Revolt Gives Ailing Mill a 2nd Chance




SOVIETSKAYA, Western Russia -- Workers at a paper factory in the Leningrad region are hoping to get the mill running again after they seized control of the plant from foreign management and got some help from state lawmakers.


Workers at the Vyborg Paper and Cellulose Mill, shut down since February when unpaid employees went on strike, are counting on the Aug. 10 registration of the plant as a public enterprise -- which gave them a 100 percent stake in the mill -- and promised tax aid from the parliament to put the factory back on its feet and start generating revenue.


The latest events -- particularly the parliament intervention and the altering of the factory's ownership -- have added a new wrinkle to a story not uncommon throughout Russia in the days following the privatization of former state-owned enterprises.


The saga began last year when Nimonor Investments Ltd., a little-known Cyprus-registered company, offered to bail out the debt-ridden plant, Alexander Vantorin, the 48-year-old director elected by the trade union during this year's strike, said in an interview last Friday.


Vyborg, located 140 kilometers northwest of St.

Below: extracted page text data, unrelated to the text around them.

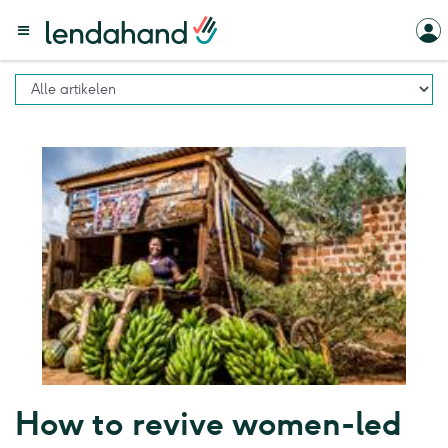
How to revive women-led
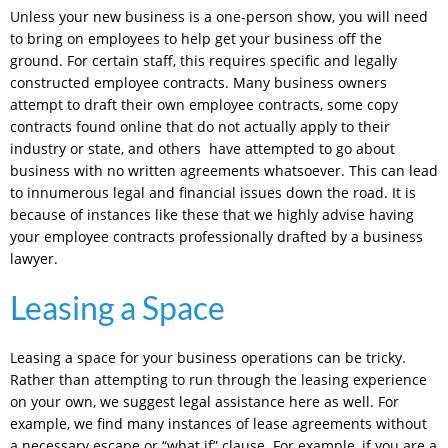
Unless your new business is a one-person show, you will need
to bring on employees to help get your business off the
ground. For certain staff, this requires specific and legally
constructed employee contracts. Many business owners
attempt to draft their own employee contracts, some copy
contracts found online that do not actually apply to their
industry or state, and others have attempted to go about
business with no written agreements whatsoever. This can lead
to innumerous legal and financial issues down the road. It is
because of instances like these that we highly advise having
your employee contracts professionally drafted by a business
lawyer.
Leasing a Space
Leasing a space for your business operations can be tricky.
Rather than attempting to run through the leasing experience
on your own, we suggest legal assistance here as well. For
example, we find many instances of lease agreements without
a necessary escape or “what if” clause. For example, if you are a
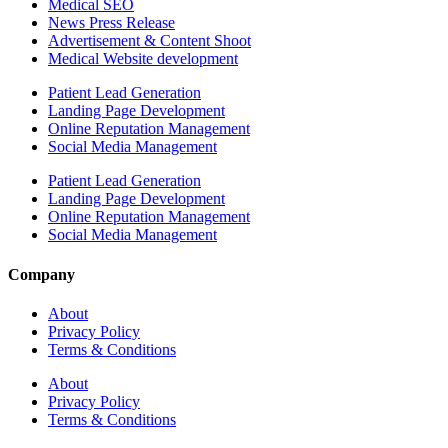
Medical SEO
News Press Release
Advertisement & Content Shoot
Medical Website development
Patient Lead Generation
Landing Page Development
Online Reputation Management
Social Media Management
Patient Lead Generation
Landing Page Development
Online Reputation Management
Social Media Management
Company
About
Privacy Policy
Terms & Conditions
About
Privacy Policy
Terms & Conditions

Petersburg, controlled more than 60 percent of the regional market in candy wrappers, wrapping paper, toilet paper and other paper products in the late 1980s, he said. Even in 1993, the mill posted a turnover of $60 million.

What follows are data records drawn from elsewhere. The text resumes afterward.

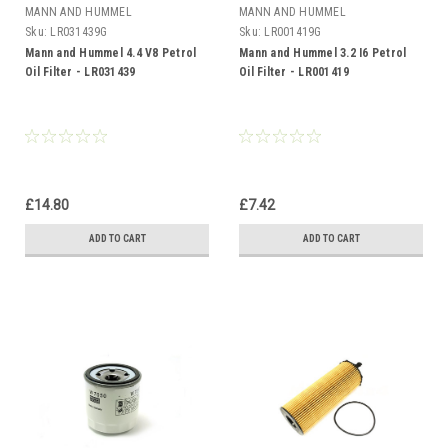
MANN AND HUMMEL
MANN AND HUMMEL
Sku:
LR031439G
Sku:
LR001419G
Mann and Hummel 4.4 V8 Petrol
Mann and Hummel 3.2 I6 Petrol
Oil Filter - LR031439
Oil Filter - LR001419
£14.80
£7.42
ADD TO CART
ADD TO CART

But by 1997, Vyborg had fallen on hard times and owed $8.1 million in wage arrears and $83 million in federal tax debts, Vantorin said.


Then along came Nimonor, which through its Russian representative, British citizen Mark Rhodes, closed a deal on the factory and signed an agreement with the workers to keep all 2,100 jobs and pay off Vyborg's back wages and tax debt.

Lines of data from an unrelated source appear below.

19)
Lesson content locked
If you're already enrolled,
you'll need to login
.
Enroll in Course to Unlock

Despite strong financial assurances, further investigation would show that Nimonor was registered in Cyprus only three weeks before the sale of the factory, Vantorin said.


Rhodes was unavailable for comment when attempts were made to contact him.


After the deal, Vyborg workers say they began growing angry when wages still went unpaid, and the final straw came in February when management began to lay off employees.


Furious, they went on strike, joining forces with local villagers to lock Nimonor out of the factory. They then threatened to block the main highway running through Sovietskaya from Finland, the route used by international importers from northern Europe to Russia.


The outraged workers caught the attention of the parliament, which offered to help workers by providing funds to restructure the mill's $83 million tax debt.


Then on Aug. 10, Vyborg employees got the mill registered as a public enterprise.


Now, even though it is uncertain what role Nimonor will play in future operations, the national attention gained in the strike and the Duma's assistance has brightened the factory's future considerably, Vantorin said, adding he is determined to get production going again, perhaps as soon as this fall.